The Texas governor Rick Perry has been indicted for abuse of power after carrying out a threat to veto funding for state public corruption prosecutors.
The potential Republican candidate for president in 2016 is accused of abusing his official powers by publicly promising to veto $7.5 million for the state public integrity unit at the Travis County district attorney’s office.
He was indicted by an Austin grand jury on Friday on felony counts of abuse of official capacity and coercion of a public servant. Maximum punishment on the first charge is five to 99 years in prison. The second is two to 10 years.
Perry said he would veto the funding if the district attorney, Rosemary Lehmberg, didn’t resign. Lehmberg had been convicted of drunken driving. Lehmberg refused and Perry carried out his veto.
A special prosecutor spent months calling witnesses and presenting evidence that Perry broke the law.
Perry’s general counsel, Marry Anne Wiley, defended the governor’s action.
“The veto in question was made in accordance with the veto authority afforded to every governor under the Texas Constitution,” she said. “We will continue to aggressively defend the governor’s lawful and constitutional action, and believe we will ultimately prevail.”
Several top aides to the Republican governor appeared before grand jurors in Austin, including his deputy chief of staff, legislative director and general counsel. Perry himself did not testify.
Grand jurors indicted Perry on abuse of official capacity, a first-degree felony with potential punishments of five to 99 years in prison, and coercion of a public servant, a third-degree felony that carries a punishment of two to 10 years.
A spokesman for the governor didn’t immediately return messages seeking comment. (Over the weekend, Perry vociferously defended himself to the press, calling the decision "a farce of a prosecution.")
No one disputes that Perry is allowed to veto measures approved by the legislature, including part or all of the state budget. But the left-leaning Texans for Public Justice government watchdog group filed an ethics complaint accusing the governor of coercion because he threatened to use his veto before actually doing so in an attempt to put pressure on Lehmberg to quit.
“I took into account the fact that we’re talking about a governor of a state and a governor of the state of Texas, which we all love,” said Michael McCrum, the San Antonio-based special prosecutor. “Obviously that carries a lot of importance. But when it gets down to it, the law is the law.”

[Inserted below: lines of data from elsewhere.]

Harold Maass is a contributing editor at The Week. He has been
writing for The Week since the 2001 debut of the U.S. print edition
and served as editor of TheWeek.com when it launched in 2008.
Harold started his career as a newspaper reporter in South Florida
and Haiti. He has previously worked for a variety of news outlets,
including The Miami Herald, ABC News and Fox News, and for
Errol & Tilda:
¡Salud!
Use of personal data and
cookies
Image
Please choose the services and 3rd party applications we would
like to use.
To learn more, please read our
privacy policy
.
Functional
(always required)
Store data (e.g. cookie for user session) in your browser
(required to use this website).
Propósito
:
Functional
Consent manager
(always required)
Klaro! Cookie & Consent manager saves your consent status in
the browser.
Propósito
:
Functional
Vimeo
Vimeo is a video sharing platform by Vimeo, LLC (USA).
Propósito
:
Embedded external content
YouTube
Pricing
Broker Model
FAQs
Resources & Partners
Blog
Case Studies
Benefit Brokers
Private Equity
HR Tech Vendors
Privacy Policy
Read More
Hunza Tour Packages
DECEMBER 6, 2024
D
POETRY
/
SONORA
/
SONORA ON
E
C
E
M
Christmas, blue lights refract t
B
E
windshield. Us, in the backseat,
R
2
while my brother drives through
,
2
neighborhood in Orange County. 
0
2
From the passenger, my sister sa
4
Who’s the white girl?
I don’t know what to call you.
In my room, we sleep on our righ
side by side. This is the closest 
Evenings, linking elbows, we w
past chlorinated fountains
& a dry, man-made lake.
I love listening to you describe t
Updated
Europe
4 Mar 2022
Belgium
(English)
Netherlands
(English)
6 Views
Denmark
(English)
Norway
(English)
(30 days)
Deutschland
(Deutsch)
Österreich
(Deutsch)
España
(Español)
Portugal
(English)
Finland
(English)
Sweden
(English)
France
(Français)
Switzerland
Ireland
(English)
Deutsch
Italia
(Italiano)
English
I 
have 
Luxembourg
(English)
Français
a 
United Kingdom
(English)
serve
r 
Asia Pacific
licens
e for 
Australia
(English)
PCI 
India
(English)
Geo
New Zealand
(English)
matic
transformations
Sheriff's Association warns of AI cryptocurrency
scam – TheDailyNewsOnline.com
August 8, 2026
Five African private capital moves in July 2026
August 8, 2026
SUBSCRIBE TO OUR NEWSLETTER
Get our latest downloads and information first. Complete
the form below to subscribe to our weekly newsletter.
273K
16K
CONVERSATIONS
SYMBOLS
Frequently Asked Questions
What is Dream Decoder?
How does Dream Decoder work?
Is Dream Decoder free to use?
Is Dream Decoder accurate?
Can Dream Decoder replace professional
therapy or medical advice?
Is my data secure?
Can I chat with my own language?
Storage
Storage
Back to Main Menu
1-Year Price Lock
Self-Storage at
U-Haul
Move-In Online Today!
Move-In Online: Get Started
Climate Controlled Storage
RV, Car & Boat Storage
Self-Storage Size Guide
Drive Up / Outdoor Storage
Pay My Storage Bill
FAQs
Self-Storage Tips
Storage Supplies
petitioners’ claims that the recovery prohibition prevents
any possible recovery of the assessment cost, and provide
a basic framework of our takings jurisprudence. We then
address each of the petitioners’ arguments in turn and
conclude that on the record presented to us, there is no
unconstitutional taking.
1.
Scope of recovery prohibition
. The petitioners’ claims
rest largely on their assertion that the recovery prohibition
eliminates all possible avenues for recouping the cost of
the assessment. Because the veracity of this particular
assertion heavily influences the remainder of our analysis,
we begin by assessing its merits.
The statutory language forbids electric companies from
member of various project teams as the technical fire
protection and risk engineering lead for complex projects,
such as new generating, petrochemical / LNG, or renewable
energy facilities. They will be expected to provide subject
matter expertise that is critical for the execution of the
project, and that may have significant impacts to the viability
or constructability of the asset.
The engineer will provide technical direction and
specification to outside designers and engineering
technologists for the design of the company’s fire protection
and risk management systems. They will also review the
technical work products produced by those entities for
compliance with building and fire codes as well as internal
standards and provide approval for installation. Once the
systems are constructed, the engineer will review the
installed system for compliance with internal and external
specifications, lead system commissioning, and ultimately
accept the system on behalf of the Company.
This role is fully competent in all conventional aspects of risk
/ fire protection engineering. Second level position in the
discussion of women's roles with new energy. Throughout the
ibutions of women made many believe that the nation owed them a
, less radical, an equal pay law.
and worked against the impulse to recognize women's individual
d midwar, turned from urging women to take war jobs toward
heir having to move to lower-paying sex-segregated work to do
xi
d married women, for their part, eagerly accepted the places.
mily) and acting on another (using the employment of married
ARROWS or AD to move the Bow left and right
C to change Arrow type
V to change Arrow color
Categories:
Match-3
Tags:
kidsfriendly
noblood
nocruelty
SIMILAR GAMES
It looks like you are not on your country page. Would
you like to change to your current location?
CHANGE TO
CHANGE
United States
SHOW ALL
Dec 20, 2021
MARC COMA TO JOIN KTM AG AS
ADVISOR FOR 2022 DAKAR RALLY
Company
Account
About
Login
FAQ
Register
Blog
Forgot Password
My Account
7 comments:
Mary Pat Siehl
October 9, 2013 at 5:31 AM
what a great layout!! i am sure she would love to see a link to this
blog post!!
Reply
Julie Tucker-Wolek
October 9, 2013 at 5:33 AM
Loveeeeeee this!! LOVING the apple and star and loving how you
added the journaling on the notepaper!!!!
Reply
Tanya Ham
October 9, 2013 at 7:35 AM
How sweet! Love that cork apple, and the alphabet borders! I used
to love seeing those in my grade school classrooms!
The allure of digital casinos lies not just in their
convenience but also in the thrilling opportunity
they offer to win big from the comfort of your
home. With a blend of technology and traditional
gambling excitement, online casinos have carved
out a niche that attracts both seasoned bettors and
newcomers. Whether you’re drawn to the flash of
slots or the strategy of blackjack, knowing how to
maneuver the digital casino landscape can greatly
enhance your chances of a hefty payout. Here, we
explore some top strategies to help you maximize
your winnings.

In office since 2000 and already the longest-serving governor in Texas history, Perry is not seeking re-election in November. But the criminal investigation could mar his political prospects as he considers another run at the White House, after his 2012 presidential bid failed.
McCrum said he would meet Perry’s attorney Monday to discuss when he would come to the courthouse to be arraigned.
Lehmberg oversees the office’s public integrity unit, which investigates statewide allegations of corruption and political wrongdoing. Perry said he would not allow Texas to fund the unit while Lehmberg remained in charge.
Perry said Lehmberg, who is based in Austin, should resign after she was arrested and pleaded guilty to drunken driving in April 2013. A video recording made at the jail showed Lehmberg shouting at staffers to call the sheriff, kicking the door of her cell and sticking her tongue out.
Lehmberg faced pressure from other high-profile Republicans in addition to Perry to give up her post. Her blood-alcohol level was nearly three times the legal limit for driving.
Lehmberg served about half of her 45-day jail sentence but stayed in office, despite Perry’s assertions that her behavior was inappropriate.
The jail video led to an investigation of Lehmberg by a separate grand jury, which decided she should not be removed for official misconduct.
The indictment is the first of its kind since 1917, when James “Pa” Ferguson was indicted on charges stemming from his veto of state funding to the University of Texas in an effort to unseat faculty and staff members he objected to. Ferguson was eventually impeached, then resigned before being convicted, allowing his wife, Miriam “Ma” Ferguson, to take over the governorship.